Bilder-Zyklus über Potsdam im Wandel: Eine Stadt kommt ins Rutschen
Seit Jahrzehnten malt Barbara Raetsch Potsdam - nun sieht sie Rot. Die Veränderungen in der Mitte der Stadt werden bei der Künstlerin zum malerischen Aufschrei. Über die Kraft ihres dramatischen Bilder-Zyklus.

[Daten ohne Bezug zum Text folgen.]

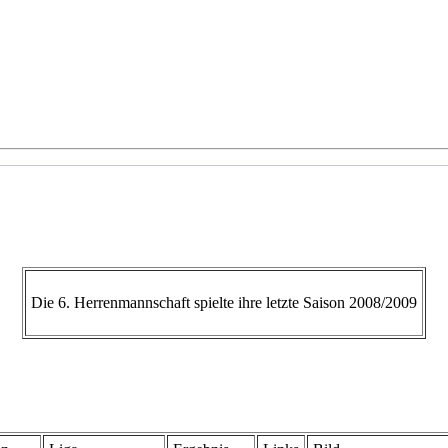
Die 6. Herrenmannschaft spielte ihre letzte Saison 2008/2009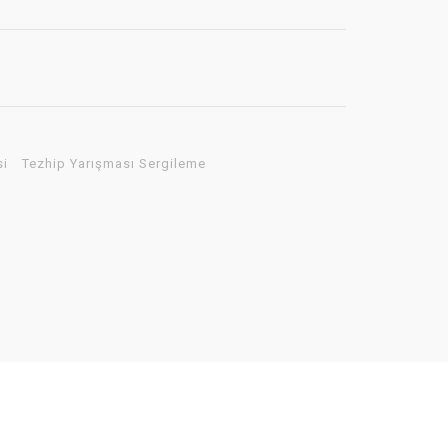
si
Tezhip Yarışması Sergileme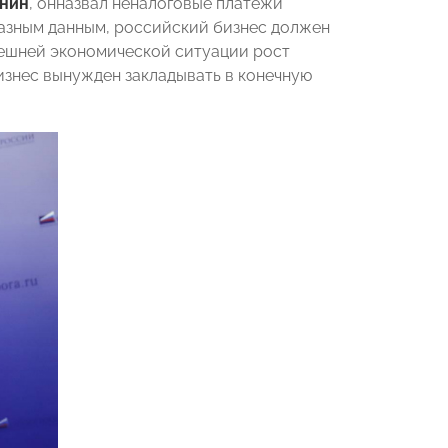
инин
, онназвал неналоговые платежи
разным данным, российский бизнес должен
ынешней экономической ситуации рост
изнес вынужден закладывать в конечную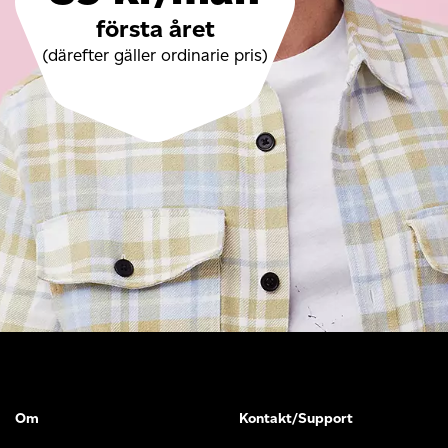
första året
(därefter gäller ordinarie pris)
Om
Kontakt/Support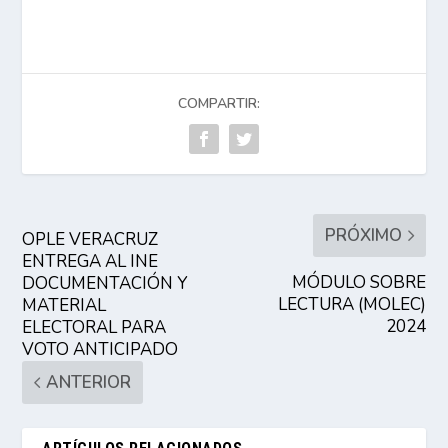
COMPARTIR:
PRÓXIMO
OPLE VERACRUZ
ENTREGA AL INE
MÓDULO SOBRE
DOCUMENTACIÓN Y
LECTURA (MOLEC)
MATERIAL
2024
ELECTORAL PARA
VOTO ANTICIPADO
ANTERIOR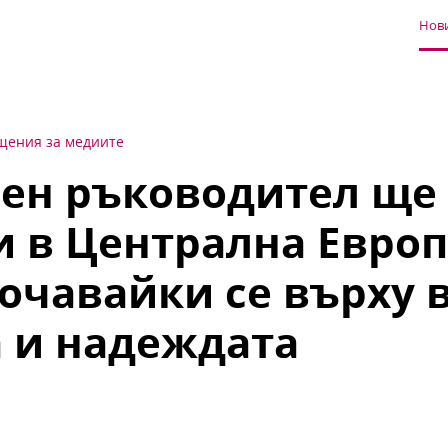
Нови
щения за медиите
ен ръководител ще
 в Централна Европ
очавайки се върху 
 и надеждата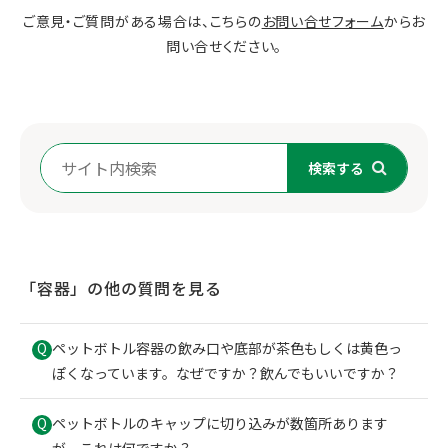
ご意見・ご質問がある場合は、こちらの
お問い合せフォーム
からお
問い合せください。
検索する
「
容器
」の他の質問を見る
ペットボトル容器の飲み口や底部が茶色もしくは黄色っ
Q
ぽくなっています。なぜですか？飲んでもいいですか？
ペットボトルのキャップに切り込みが数箇所あります
Q
が、これは何ですか？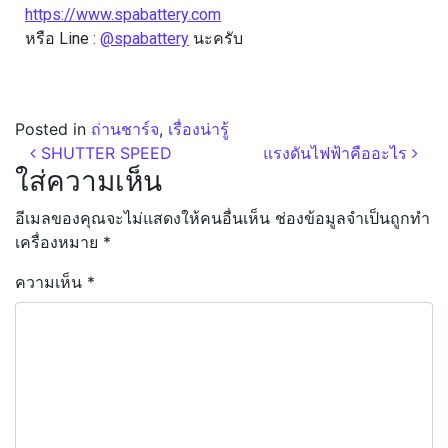
https://www.spabattery.com
หรือ Line :
@spabattery
นะครับ
Posted in
ถ่านชาร์จ
,
เรื่องน่ารู้
SHUTTER SPEED
แรงดันไฟฟ้าคืออะไร
ใส่ความเห็น
อีเมลของคุณจะไม่แสดงให้คนอื่นเห็น
ช่องข้อมูลจำเป็นถูกทำ
เครื่องหมาย
*
ความเห็น
*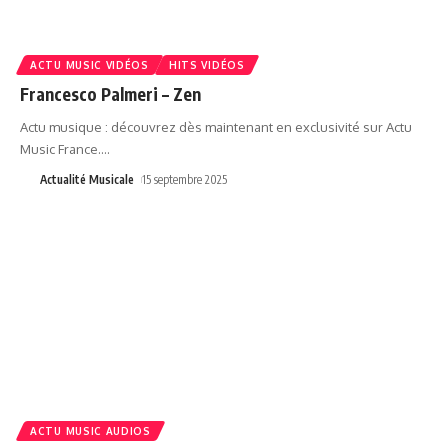
ACTU MUSIC VIDÉOS
HITS VIDÉOS
Francesco Palmeri – Zen
Actu musique : découvrez dès maintenant en exclusivité sur Actu
Music France.
…
Actualité Musicale
15 septembre 2025
ACTU MUSIC AUDIOS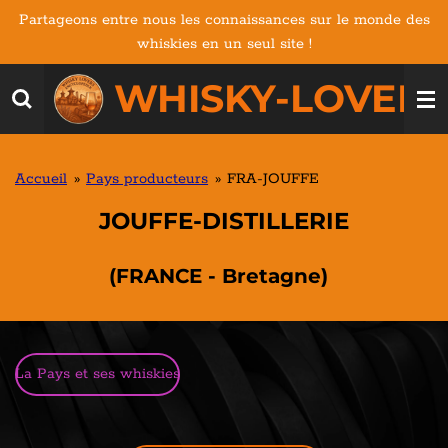
Partageons entre nous les connaissances sur le monde des
Passer
whiskies en un seul site !
au
contenu
WHISKY-LOVERS
principal
Accueil
»
Pays producteurs
»
FRA-JOUFFE
JOUFFE-DISTILLERIE
(FRANCE - Bretagne)
La Pays et ses whiskies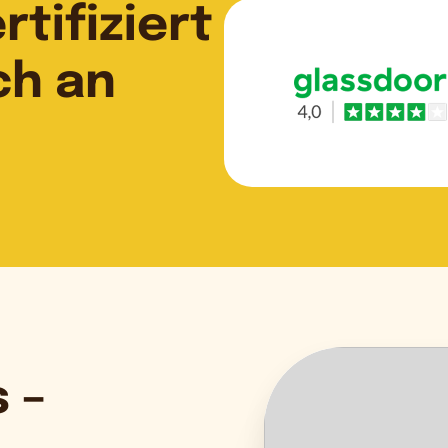
tifiziert
ch an
 –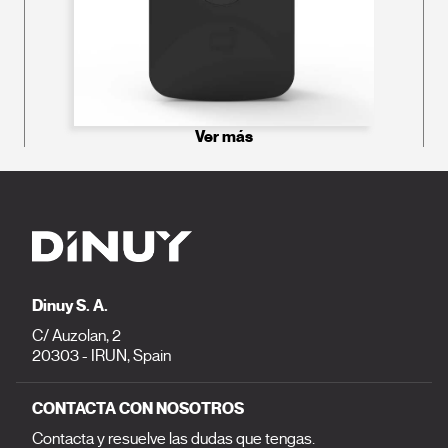
Ver más
Dinuy S. A.
C/ Auzolan, 2
20303 - IRUN, Spain
CONTACTA CON NOSOTROS
Contacta y resuelve las dudas que tengas.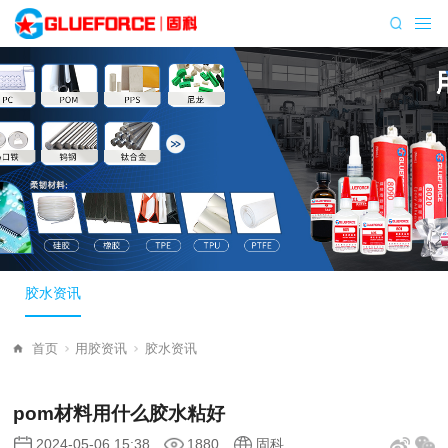
胶水资讯
首页
用胶资讯
胶水资讯
pom材料用什么胶水粘好
2024-05-06 15:38
1880
固科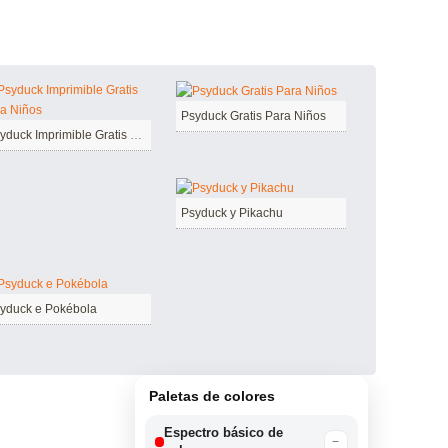
Psyduck Gratis Para Niños
Psyduck Imprimible Gratis Para Niños
Psyduck y Pikachu
yduck e Pokébola
Paletas de colores
Espectro básico de
−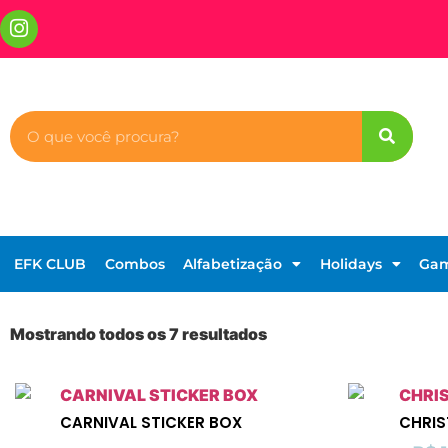
EFK CLUB
Combos
Alfabetização
Holidays
Ga
Mostrando todos os 7 resultados
CARNIVAL STICKER BOX
CHRIS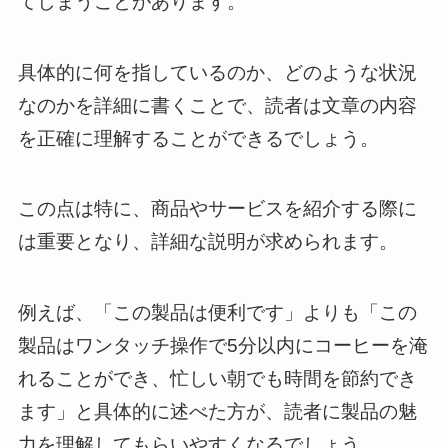
てしまうことがあります。
具体的に何を指しているのか、どのような状況
なのかを詳細に書くことで、読者は文章の内容
を正確に理解することができるでしょう。
この点は特に、商品やサービスを紹介する際に
は重要となり、詳細な説明が求められます。
例えば、「この製品は便利です」よりも「この
製品はワンタッチ操作で5分以内にコーヒーを淹
れることができ、忙しい朝でも時間を節約でき
ます」と具体的に述べた方が、読者に製品の魅
力を理解してもらいやすくなるでしょう。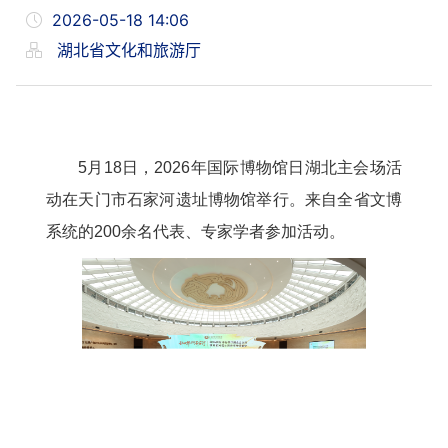
2026-05-18 14:06
湖北省文化和旅游厅
5月18日，2026年国际博物馆日湖北主会场活
动在天门市石家河遗址博物馆举行。来自全省文博
系统的200余名代表、专家学者参加活动。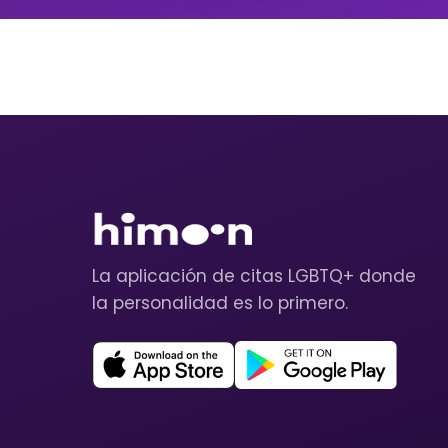
La aplicación de citas LGBTQ+ donde
la personalidad es lo primero.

Die Bibliothek scheint auf einem roten Teppich davon zu fliegen, die Fachhochschule zerbröselt und die Nikolaikirche hat Schieflage. Die sieben neuen Bilder, die Barbara Raetsch seit April gemalt hat, treffen mitten ins Herz der Stadtumkrempelung. Die Malerin steuert zu der hitzig geführten Debatte ihren Farbaufschrei bei. So ein leuchtendes Rot gab es noch nie bei ihr – obwohl sie bislang keineswegs leise im Umgang mit Farben war und auch das Rot schon vielfach befragte. Doch dieses fahnenrote Band, das in der Schwüle des Tages förmlich aus ihrem Atelier am Kanal hinaus zu drängen scheint, flattert mit grellem Getöse.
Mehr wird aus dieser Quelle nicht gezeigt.